The stadium looks like red brick, as do a lot of buildings in the city. Actually, it's made out of Indiana limestone -- as is the decidedly not-brick-looking Empire State Building. This makes it look more like an oversized version of an old-style gym. This was also done with the new Pacers arena. Inside, the "old gym" look continues, making it a huge improvement over the Hoosier Dome, which more closely, inside and out, resembled the atrocious Metrodome in Minneapolis.

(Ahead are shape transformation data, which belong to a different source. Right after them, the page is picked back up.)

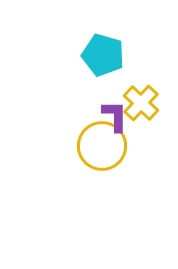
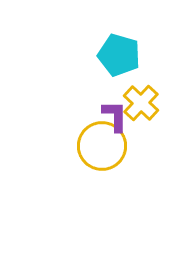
cyan pentagon: moved 16 px right
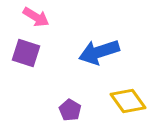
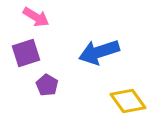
purple square: rotated 36 degrees counterclockwise
purple pentagon: moved 23 px left, 25 px up
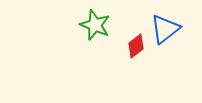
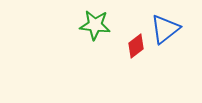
green star: rotated 16 degrees counterclockwise
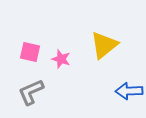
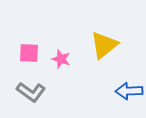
pink square: moved 1 px left, 1 px down; rotated 10 degrees counterclockwise
gray L-shape: rotated 120 degrees counterclockwise
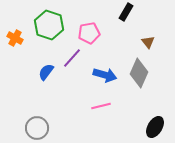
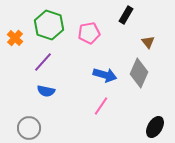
black rectangle: moved 3 px down
orange cross: rotated 14 degrees clockwise
purple line: moved 29 px left, 4 px down
blue semicircle: moved 19 px down; rotated 114 degrees counterclockwise
pink line: rotated 42 degrees counterclockwise
gray circle: moved 8 px left
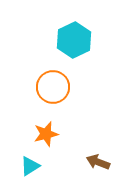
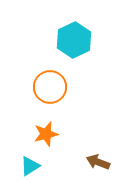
orange circle: moved 3 px left
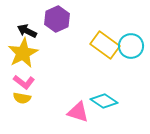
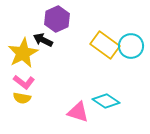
black arrow: moved 16 px right, 9 px down
cyan diamond: moved 2 px right
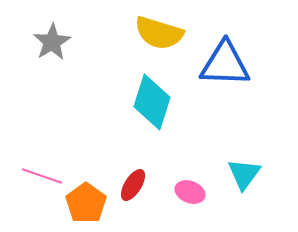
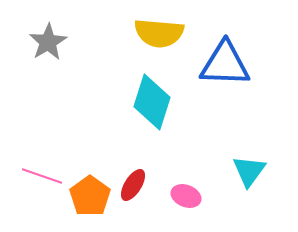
yellow semicircle: rotated 12 degrees counterclockwise
gray star: moved 4 px left
cyan triangle: moved 5 px right, 3 px up
pink ellipse: moved 4 px left, 4 px down
orange pentagon: moved 4 px right, 7 px up
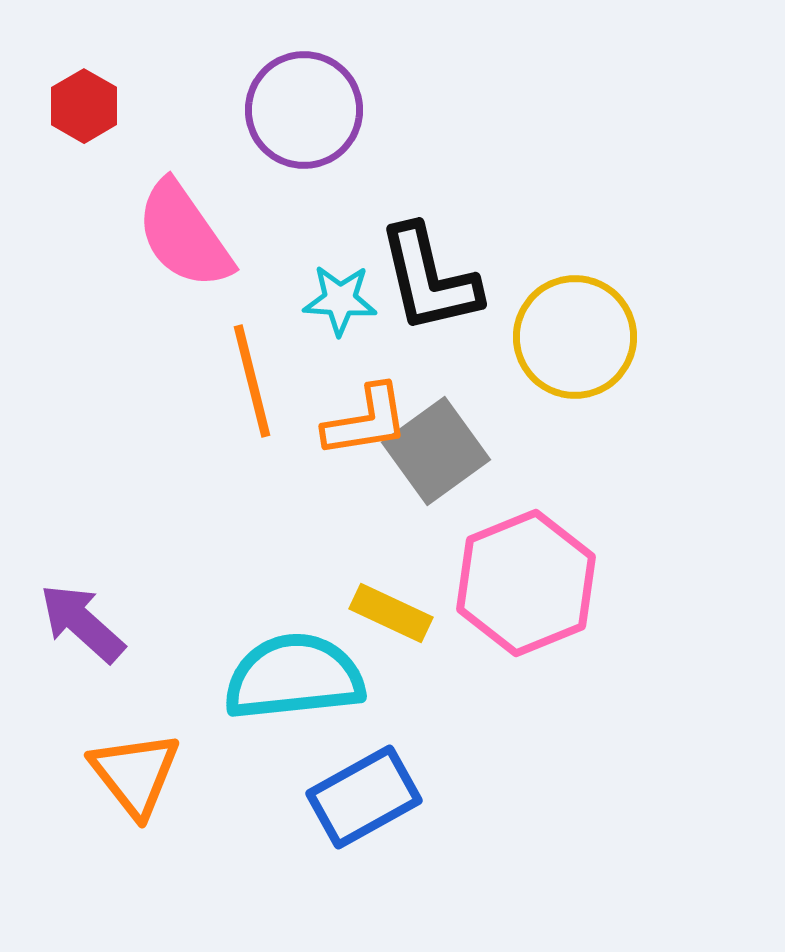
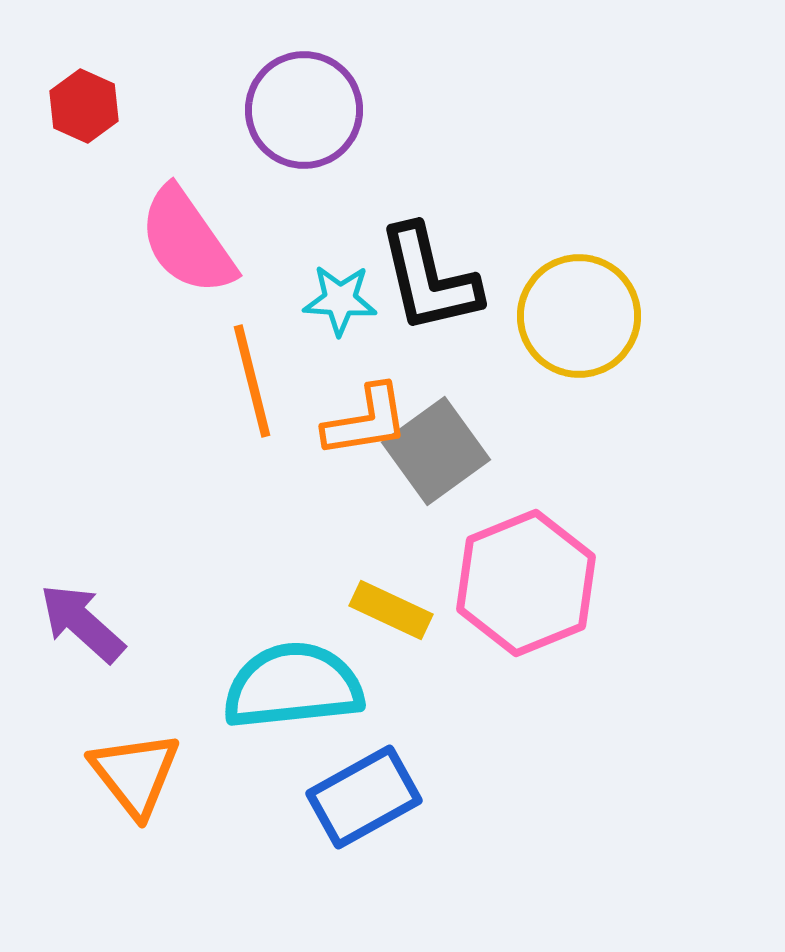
red hexagon: rotated 6 degrees counterclockwise
pink semicircle: moved 3 px right, 6 px down
yellow circle: moved 4 px right, 21 px up
yellow rectangle: moved 3 px up
cyan semicircle: moved 1 px left, 9 px down
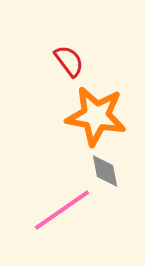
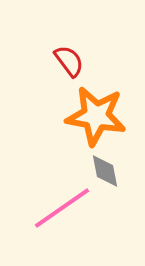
pink line: moved 2 px up
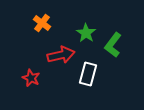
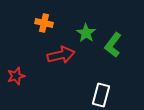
orange cross: moved 2 px right; rotated 24 degrees counterclockwise
white rectangle: moved 13 px right, 21 px down
red star: moved 15 px left, 2 px up; rotated 30 degrees clockwise
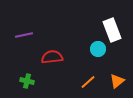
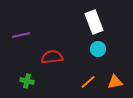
white rectangle: moved 18 px left, 8 px up
purple line: moved 3 px left
orange triangle: moved 2 px left, 1 px down; rotated 28 degrees clockwise
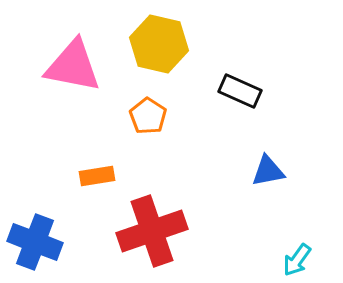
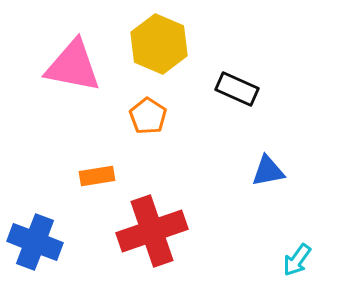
yellow hexagon: rotated 10 degrees clockwise
black rectangle: moved 3 px left, 2 px up
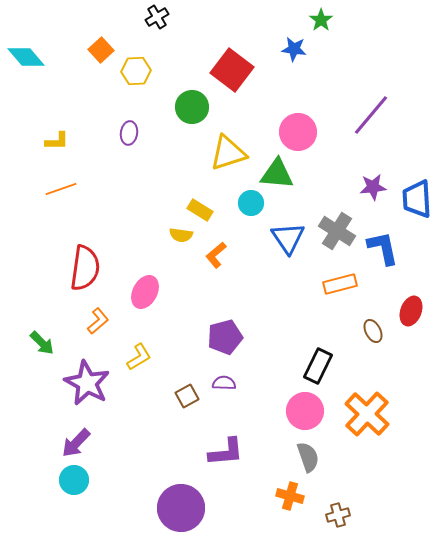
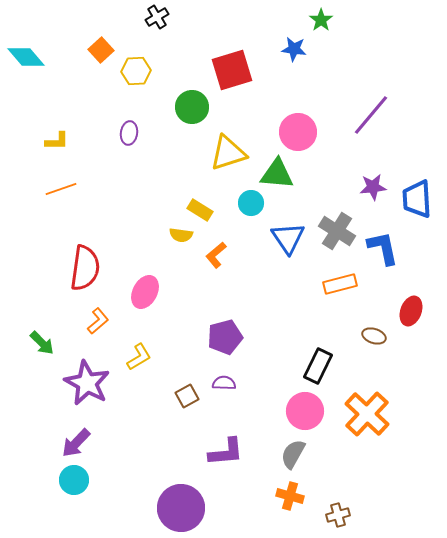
red square at (232, 70): rotated 36 degrees clockwise
brown ellipse at (373, 331): moved 1 px right, 5 px down; rotated 45 degrees counterclockwise
gray semicircle at (308, 457): moved 15 px left, 3 px up; rotated 132 degrees counterclockwise
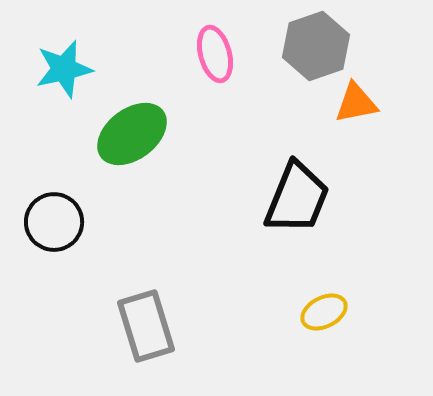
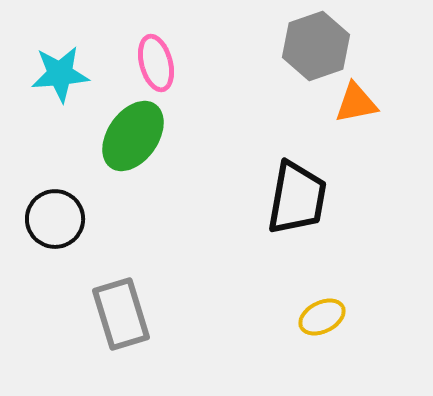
pink ellipse: moved 59 px left, 9 px down
cyan star: moved 4 px left, 5 px down; rotated 8 degrees clockwise
green ellipse: moved 1 px right, 2 px down; rotated 18 degrees counterclockwise
black trapezoid: rotated 12 degrees counterclockwise
black circle: moved 1 px right, 3 px up
yellow ellipse: moved 2 px left, 5 px down
gray rectangle: moved 25 px left, 12 px up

In spite of its retractable roof, the stadium has artificial turf, specifically FieldTurf. While fully enclosed, behind each end zone is a large window that can be opened; however, there's not much of a view to speak of, since Indianapolis isn't exactly loaded with interesting skyscrapers.
It was built on the site of the Expo Center, which hosted 2 shows by Elvis Presley on October 5, 1974.
Certainly, there are plenty of stands. The stadium's website specifically mentions these varieties, although not at which sections they can be bought: Hot Dogs, Pork Tenderloins, Homestyle Pot Roast Sandwich, Gyros, Pizza, Philly Cheese Sandwich (I'm presuming they mean "Philadelphia-style Cheesesteak Sandwich," unless they mean "Philadelphia Band Cream Cheese Sandwich"), Chicken Caesar Salad, "Barbeque" (the Q should be a C), French Fries, Onion Rings and Ice Cream (I'd recommend the last 2, but not together).
Team History Displays. The Colts hang their championship banners at each end of the stadium. At the north end are the ones they've won from 2004 onward, including their 2006 World Championship and 2009 AFC Championship banners. At the south end are the ones they won from 1995 to 2003. There is no mention of their achievements from their days in Baltimore, which is as it should be, since the Indianapolis Colts did not win the 1958, 1959, 1968 and 1970 NFL Championships, nor Super Bowl V.
The Colts have a Ring of Honor, whose members include: Robert Irsay, the owner who moved them to Indianapolis; Ted Marchibroda, who coached them to the Playoffs in both cities (and is the only man to be head coach of both the Colts and their replacements in Baltimore, the Ravens); Tony Dungy, who coached them to their Super Bowl XLI win; offensive lineman Chris Hinton, the only man in the Ring (besides Marchibroda) who was with the team in Baltimore; quarterback Jim Harbaugh, now the head coach at the University of Michigan; running backs Eric Dickerson, Marshall Faulk and Edgerrin James; receivers Bill Brooks and Marvin Harrison; center Jeff Saturday (will be inducted later this season); and their fans as "the 12th Man."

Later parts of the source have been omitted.